Yes, Gamewell Street is named for John Gamewell.  See History of the Hackensack Fire Department.

Someone also recently asked me about why there was a Kansas Street in Hackensack.  I did some research that happens to be related to the two prior posts:

Kansas Street appears on the AH Walker Atlas Map of 1875, so we know it dates back as far back as that.  A past president of the Bergen County Historical Society opined that it might be a reference to Bleeding Kansas and the events leading up to the Civil War.  Based on his opinion, I looked at the names of some other streets in that area to see if there was any connection to the Civil War or Kansas.  In a manuscript for a Hackensack history book called Heritage to Horizons, I found this:
 
In speaking of roads and transportation, we should note that about the time of the Civil War, through the influence of Judge John Huyler, the established cross streets in Hackensack (evolved from those early farm lanes) were named for the counties of New Jersey. We still have Passaic, Camden, Salem, Mercer, Warren, Bergen, Morris, Hudson, Essex, Sussex and Atlantic Streets.
 
Kansas Street lies one block south of Essex Street.  Huyler Street intersects with Kansas Street.

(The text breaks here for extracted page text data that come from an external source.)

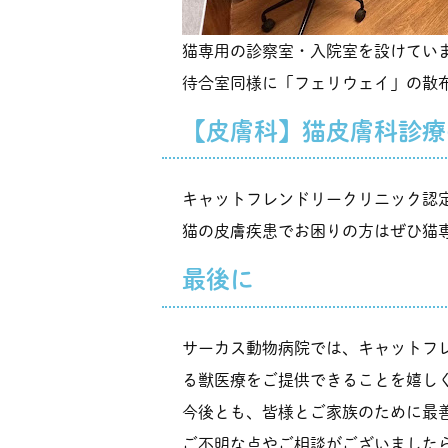
猫専用の診察室・入院室を設けてい
待合室同様に「フェリウェイ」の散
【皮膚科】猫皮膚科診療
キャットフレンドリークリニック認
猫の皮膚疾患でお困りの方はぜひ猫
最後に
サーカス動物病院では、キャットフ
る獣医療をご提供できることを嬉し
今後とも、皆様とご家族のために最
ご不明な点やご相談がございました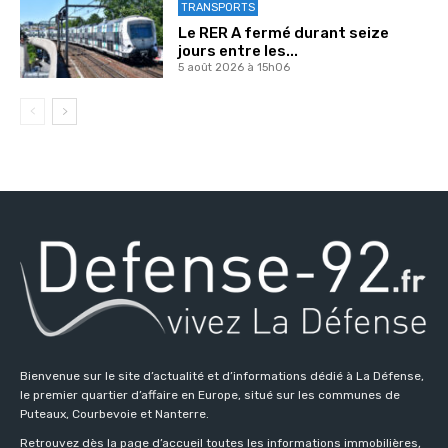
TRANSPORTS
Le RER A fermé durant seize
jours entre les...
5 août 2026 à 15h06
Bienvenue sur le site d’actualité et d’informations dédié à La Défense,
le premier quartier d’affaire en Europe, situé sur les communes de
Puteaux, Courbevoie et Nanterre.
Retrouvez dès la page d’accueil toutes les informations immobilières,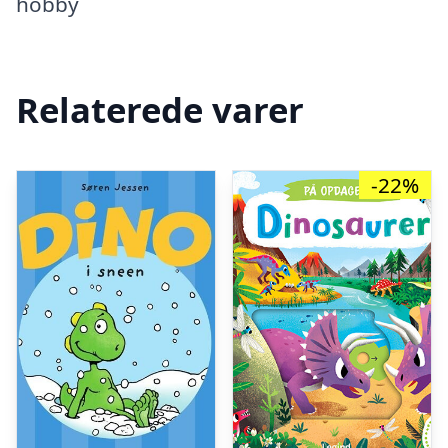
hobby
Relaterede varer
-22%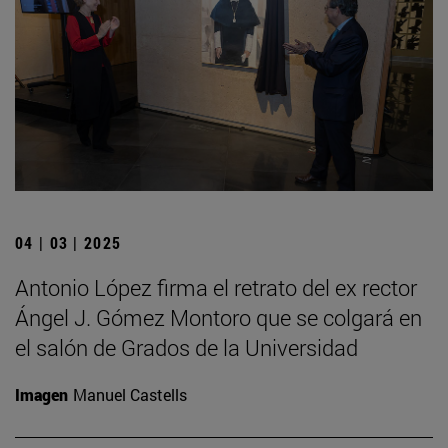
04 | 03 | 2025
Antonio López firma el retrato del ex rector
Ángel J. Gómez Montoro que se colgará en
el salón de Grados de la Universidad
Imagen
Manuel Castells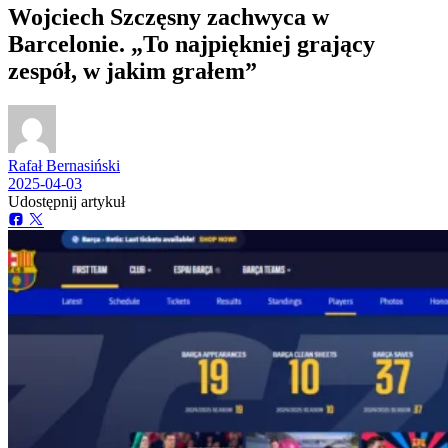
Wojciech Szczęsny zachwyca w
Barcelonie. „To najpiękniej grający
zespół, w jakim grałem”
Rafał Bernasiński
2025-04-03
Udostępnij artykuł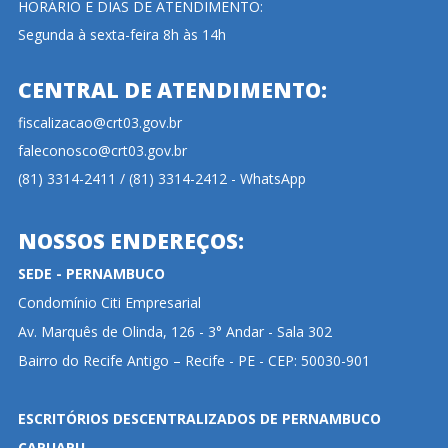
HORÁRIO E DIAS DE ATENDIMENTO:
Segunda à sexta-feira 8h às 14h
CENTRAL DE ATENDIMENTO:
fiscalizacao@crt03.gov.br
faleconosco@crt03.gov.br
(81) 3314-2411 / (81) 3314-2412 - WhatsApp
NOSSOS ENDEREÇOS:
SEDE - PERNAMBUCO
Condomínio Citi Empresarial
Av. Marquês de Olinda, 126 - 3° Andar - Sala 302
Bairro do Recife Antigo – Recife - PE - CEP: 50030-901
ESCRITÓRIOS DESCENTRALIZADOS DE PERNAMBUCO
CARUARU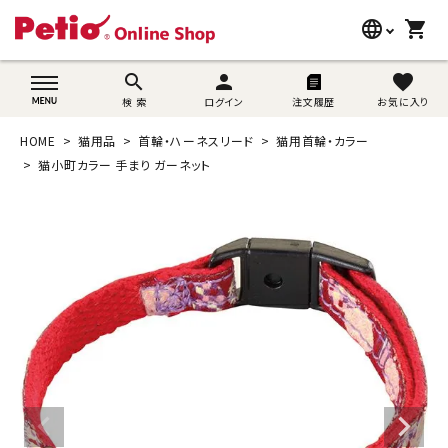
language
shopping_cart
search
wovn-lang-name
search
person
favorite
検 索
ログイン
注文履歴
お気に入り
犬用品
HOME
猫用品
首輪・ハーネスリード
猫用首輪・カラー
猫用品
猫小町カラー 手まり ガーネット
うさぎ用品
ブランド別に探す
目的別に探す
SNS
ご利用案内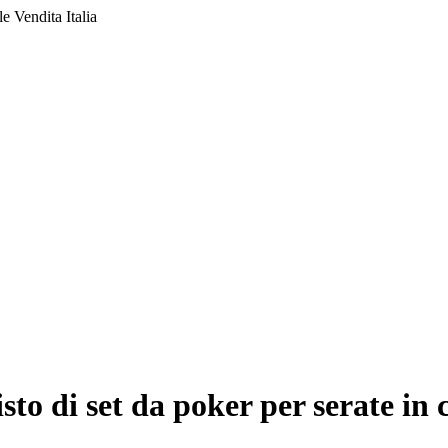
 Vendita Italia
sto di set da poker per serate in 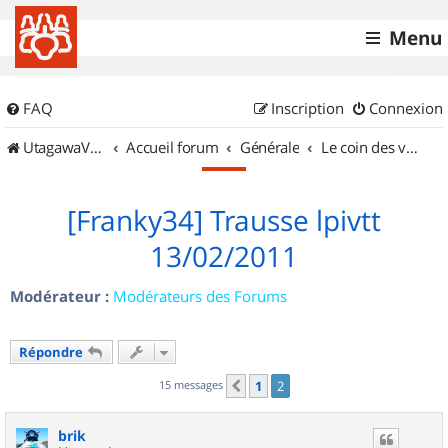
Menu
FAQ
Inscription
Connexion
UtagawaVTT (Randos VTT et VTTAE avec traces GPS)
Accueil forum
Générale
Le coin des vidéastes
[Franky34] Trausse lpivtt
13/02/2011
Modérateur :
Modérateurs des Forums
Répondre
15 messages
1
2
Précédent
brik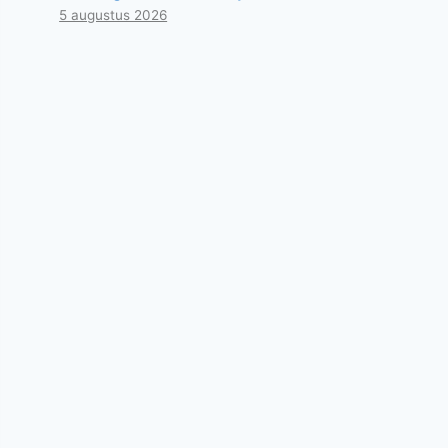
5 augustus 2026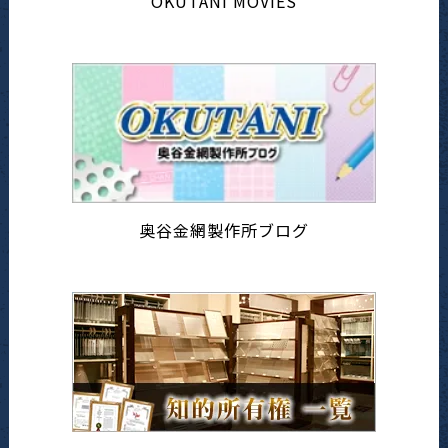
OKUTANI MOVIES
奥谷金網製作所ブログ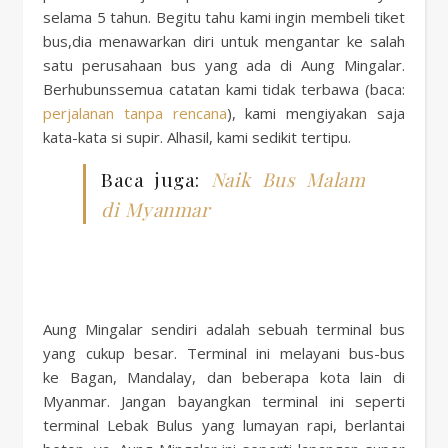
selama 5 tahun. Begitu tahu kami ingin membeli tiket
bus,dia menawarkan diri untuk mengantar ke salah
satu perusahaan bus yang ada di Aung Mingalar.
Berhubunssemua catatan kami tidak terbawa (baca:
perjalanan tanpa rencana
), kami mengiyakan saja
kata-kata si supir. Alhasil, kami sedikit tertipu.
Baca juga:
Naik Bus Malam
di Myanmar
Aung Mingalar sendiri adalah sebuah terminal bus
yang cukup besar. Terminal ini melayani bus-bus
ke Bagan, Mandalay, dan beberapa kota lain di
Myanmar. Jangan bayangkan terminal ini seperti
terminal Lebak Bulus yang lumayan rapi, berlantai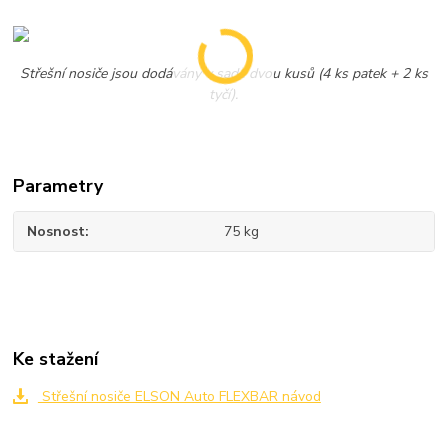
Střešní nosiče jsou dodávány v sadě dvou kusů (4 ks patek + 2 ks
tyčí).
Parametry
Nosnost
75 kg
Ke stažení
Střešní nosiče ELSON Auto FLEXBAR návod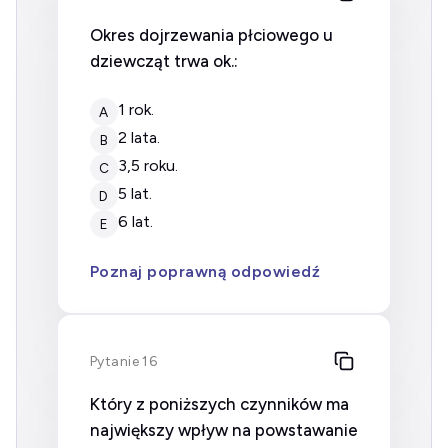
Okres dojrzewania płciowego u
dziewcząt trwa ok.:
1 rok.
A
2 lata.
B
3,5 roku.
C
5 lat.
D
6 lat.
E
Poznaj poprawną odpowiedź
Pytanie 16
Który z poniższych czynników ma
największy wpływ na powstawanie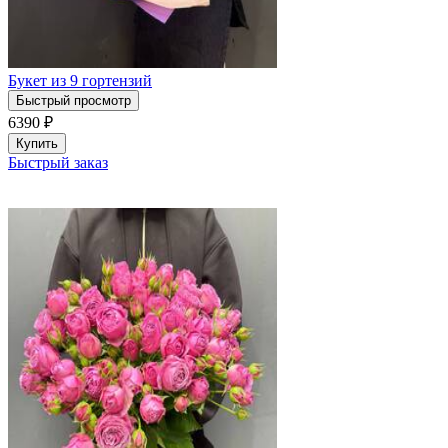
Букет из 9 гортензий
Быстрый просмотр
6390
₽
Купить
Быстрый заказ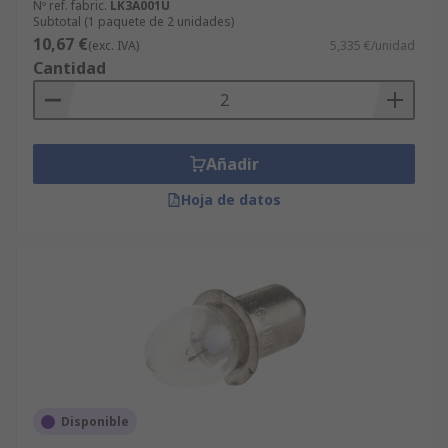
Nº ref. fabric.
LK3A001U
Subtotal (1 paquete de 2 unidades)
10,67 €
(exc. IVA)
5,335 €/unidad
Cantidad
Añadir
Hoja de datos
Disponible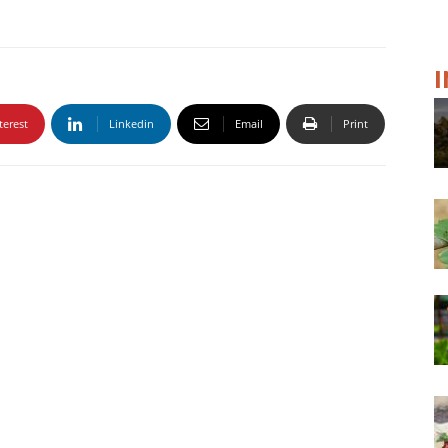
terest
Linkedin
Email
Print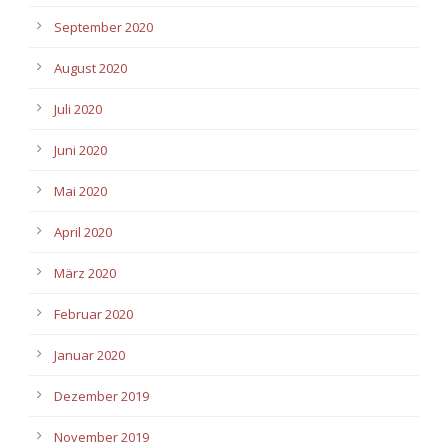
September 2020
August 2020
Juli 2020
Juni 2020
Mai 2020
April 2020
März 2020
Februar 2020
Januar 2020
Dezember 2019
November 2019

On the 1875 map, the Estate of John Huyler appears at the intersection of what is now Kansas Street and Huyler Street.  In short, it appears that John Huyler named (or influenced the names) of several streets in that part of the city. 
 
According to Wikipedia, John Huyler was elected as a Democrat to the Thirty-fifth Congress, serving in office from March 4, 1857 - March 3, 1859. He was an unsuccessful candidate as a Lecompton Democrat for reelection in 1858 to the Thirty-sixth Congress. The Lecompton Constitution was the source of much debate in Kansas and the nation, as it enshrined slavery in the proposed state and protected the rights of slaveholders. (Wikipedia). Based on a cursory review of online materials, it appears that Huyler supported the Lecompton Constitution. There are more references to John Huyler and the Kansas Issue in Jersey Blue, Civil War Politics in NJ.
 
Based on John Huylers involvement in Civil War politics and his influence in the naming of streets, I think Huyler may have named the street bordering his estate Kansas Street, perhaps to muster local support for the Lecompton Constitution. Unfortunately, our official records only date back to 1891, so I cannot produce a formal resolution dedicating the street.
 
A map of the area and a picture of John Huyler appear below. On the 1875 map, Huyler Street continues the length of South State Street.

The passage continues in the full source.